• **Task instructions**
The data must be written out once more, precisely as given.

Segment Start: Records for this task

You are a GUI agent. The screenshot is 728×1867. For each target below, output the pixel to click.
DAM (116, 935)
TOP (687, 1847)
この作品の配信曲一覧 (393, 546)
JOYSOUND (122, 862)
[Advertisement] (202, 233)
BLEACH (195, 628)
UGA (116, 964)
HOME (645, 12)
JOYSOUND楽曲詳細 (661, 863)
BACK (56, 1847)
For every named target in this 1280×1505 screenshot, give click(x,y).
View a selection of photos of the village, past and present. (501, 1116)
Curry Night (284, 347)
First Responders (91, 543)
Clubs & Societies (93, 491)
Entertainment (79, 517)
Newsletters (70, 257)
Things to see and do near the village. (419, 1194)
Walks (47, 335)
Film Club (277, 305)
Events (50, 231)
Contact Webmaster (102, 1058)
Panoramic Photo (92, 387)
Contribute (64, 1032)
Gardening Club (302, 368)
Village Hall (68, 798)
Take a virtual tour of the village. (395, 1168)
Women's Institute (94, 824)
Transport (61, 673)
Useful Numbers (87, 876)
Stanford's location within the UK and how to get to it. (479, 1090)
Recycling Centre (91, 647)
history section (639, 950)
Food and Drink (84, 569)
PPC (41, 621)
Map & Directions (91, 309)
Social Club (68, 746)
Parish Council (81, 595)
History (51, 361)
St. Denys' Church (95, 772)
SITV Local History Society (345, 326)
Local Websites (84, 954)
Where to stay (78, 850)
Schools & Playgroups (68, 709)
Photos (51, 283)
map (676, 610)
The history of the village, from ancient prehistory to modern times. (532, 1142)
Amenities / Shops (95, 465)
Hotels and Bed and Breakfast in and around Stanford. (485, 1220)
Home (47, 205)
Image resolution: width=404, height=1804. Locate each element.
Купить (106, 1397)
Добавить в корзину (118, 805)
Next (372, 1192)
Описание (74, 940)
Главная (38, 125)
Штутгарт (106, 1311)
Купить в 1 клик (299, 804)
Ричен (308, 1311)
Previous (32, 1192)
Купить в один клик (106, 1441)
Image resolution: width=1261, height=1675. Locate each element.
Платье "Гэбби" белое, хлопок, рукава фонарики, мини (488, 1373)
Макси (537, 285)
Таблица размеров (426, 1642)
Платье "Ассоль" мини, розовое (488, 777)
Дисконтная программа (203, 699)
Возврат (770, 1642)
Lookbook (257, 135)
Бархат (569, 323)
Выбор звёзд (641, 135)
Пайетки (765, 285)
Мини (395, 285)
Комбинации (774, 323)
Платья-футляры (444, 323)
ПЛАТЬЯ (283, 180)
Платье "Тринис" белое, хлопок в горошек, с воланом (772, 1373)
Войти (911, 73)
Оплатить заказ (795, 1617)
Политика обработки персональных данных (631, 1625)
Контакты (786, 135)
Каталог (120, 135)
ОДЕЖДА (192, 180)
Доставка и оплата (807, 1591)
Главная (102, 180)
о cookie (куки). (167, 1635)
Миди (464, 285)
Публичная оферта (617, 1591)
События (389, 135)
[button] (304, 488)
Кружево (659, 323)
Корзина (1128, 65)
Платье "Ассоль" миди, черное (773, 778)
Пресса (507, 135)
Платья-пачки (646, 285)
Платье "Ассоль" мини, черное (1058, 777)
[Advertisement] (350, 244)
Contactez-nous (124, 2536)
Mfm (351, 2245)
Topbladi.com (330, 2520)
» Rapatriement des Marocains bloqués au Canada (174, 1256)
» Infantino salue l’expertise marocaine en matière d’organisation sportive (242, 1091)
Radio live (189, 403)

Segment End: Records for this task

• **Completed exercise**
You are a GUI agent. The screenshot is 728×1867. For each target below, output the pixel to click.
DAM (116, 935)
TOP (687, 1847)
この作品の配信曲一覧 (393, 546)
JOYSOUND (122, 862)
[Advertisement] (202, 233)
BLEACH (195, 628)
UGA (116, 964)
HOME (645, 12)
JOYSOUND楽曲詳細 (661, 863)
BACK (56, 1847)
For every named target in this 1280×1505 screenshot, give click(x,y).
View a selection of photos of the village, past and present. (501, 1116)
Curry Night (284, 347)
First Responders (91, 543)
Clubs & Societies (93, 491)
Entertainment (79, 517)
Newsletters (70, 257)
Things to see and do near the village. (419, 1194)
Walks (47, 335)
Film Club (277, 305)
Events (50, 231)
Contact Webmaster (102, 1058)
Panoramic Photo (92, 387)
Contribute (64, 1032)
Gardening Club (302, 368)
Village Hall (68, 798)
Take a virtual tour of the village. (395, 1168)
Women's Institute (94, 824)
Transport (61, 673)
Useful Numbers (87, 876)
Stanford's location within the UK and how to get to it. (479, 1090)
Recycling Centre (91, 647)
history section (639, 950)
Food and Drink (84, 569)
PPC (41, 621)
Map & Directions (91, 309)
Social Club (68, 746)
Parish Council (81, 595)
History (51, 361)
St. Denys' Church (95, 772)
SITV Local History Society (345, 326)
Local Websites (84, 954)
Where to stay (78, 850)
Schools & Playgroups (68, 709)
Photos (51, 283)
map (676, 610)
The history of the village, from ancient prehistory to modern times. (532, 1142)
Amenities / Shops (95, 465)
Hotels and Bed and Breakfast in and around Stanford. (485, 1220)
Home (47, 205)
Image resolution: width=404, height=1804. Locate each element.
Купить (106, 1397)
Добавить в корзину (118, 805)
Next (372, 1192)
Описание (74, 940)
Главная (38, 125)
Штутгарт (106, 1311)
Купить в 1 клик (299, 804)
Ричен (308, 1311)
Previous (32, 1192)
Купить в один клик (106, 1441)
Image resolution: width=1261, height=1675. Locate each element.
Платье "Гэбби" белое, хлопок, рукава фонарики, мини (488, 1373)
Макси (537, 285)
Таблица размеров (426, 1642)
Платье "Ассоль" мини, розовое (488, 777)
Дисконтная программа (203, 699)
Возврат (770, 1642)
Lookbook (257, 135)
Бархат (569, 323)
Выбор звёзд (641, 135)
Пайетки (765, 285)
Мини (395, 285)
Комбинации (774, 323)
Платья-футляры (444, 323)
ПЛАТЬЯ (283, 180)
Платье "Тринис" белое, хлопок в горошек, с воланом (772, 1373)
Войти (911, 73)
Оплатить заказ (795, 1617)
Политика обработки персональных данных (631, 1625)
Контакты (786, 135)
Каталог (120, 135)
ОДЕЖДА (192, 180)
Доставка и оплата (807, 1591)
Главная (102, 180)
о cookie (куки). (167, 1635)
Миди (464, 285)
Публичная оферта (617, 1591)
События (389, 135)
[button] (304, 488)
Кружево (659, 323)
Корзина (1128, 65)
Платье "Ассоль" миди, черное (773, 778)
Пресса (507, 135)
Платья-пачки (646, 285)
Платье "Ассоль" мини, черное (1058, 777)
[Advertisement] (350, 244)
Contactez-nous (124, 2536)
Mfm (351, 2245)
Topbladi.com (330, 2520)
» Rapatriement des Marocains bloqués au Canada (174, 1256)
» Infantino salue l’expertise marocaine en matière d’organisation sportive (242, 1091)
Radio live (189, 403)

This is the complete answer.